A source said the raids were a result of a wiretap investigation by the FBI Safe Streets Task Force which includes IMPD officers and likely targeted individuals and criminal enterprises dealing in drugs, cash and weapons.
One source told CBS4 two men were taken into custody at a house and car storage yard in the 5300 block of Massachusetts Avenue where investigators discovered guns and ammunition.
Another raid was conducted on a house in the 2300 block of North Arsenal Avenue and at a third location.
Neighbors, witnesses and residents at the raid locations did not want to comment on what they saw.
Neither has the U.S. Attorney.
While IMPD officers are prohibited by a recently enacted policy change from participating in so-called “no knock” search warrants, such practices are typical of federal investigations.
Pastor Denell Howard of the Hovey Street Church of Christ said he has ministered to the individuals who live at the Arsenal Avenue address where neighbors were awaked to the sound of the raid this morning.
“There are drugs in every community, but I’m not excusing it, but if you’re gonna do something, bring hope over here, bring resources over here, bring business over here, make sure there is empowerment over here,” he said. “What you’re looking at is a lack of progress. I mean look at the community that we’re walking through, the mayor himself walked through here several years ago. He’s been through here before. What has progressed? What has gotten better? What has changed?”
Mayor Hogsett led a community walk that began at Pastor Howard’s church last year.
The minister pointed out an abandoned house taken over by the city that has fallen into disrepair and is overgrown with weeds.
“Now what I would like to see is the attention you put on one house, that kind of attention you put on the whole community, rebuilding it, rehabbing it,” said Howard. “Don’t just project this neighborhood as crime ridden drug dealing negativity. This is a wonderful place to live in, this is a wonderful neighborhood to live, this is a wonderful place to grow and to do church.”

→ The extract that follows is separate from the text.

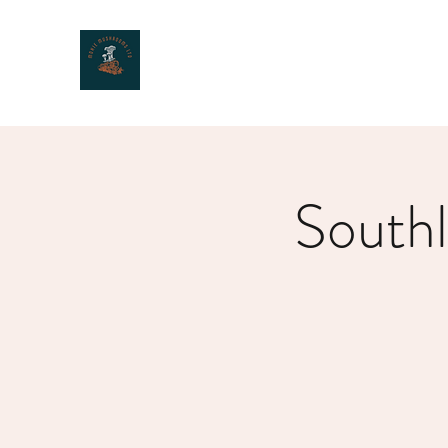
MOXIE MUSHROOMS
South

Pastor Howard said many members of the community are desperate to break away from the drugs and violence that has plagued their families and neighborhoods for generations.
“Those guys or girls, some of them are very intelligent, could be using those skills and intelligence to do other things, greater things, more things that are non-criminal, if you will, if they knew that that thing could be successful. Also, if they saw that progress, if they saw examples of people who are surviving and running their own businesses and thriving and living in their community.”
A source told CBS4 that Internal Revenue Service (IRS) and Drug Enforcement Administration (DEA) agents also took part in the raids.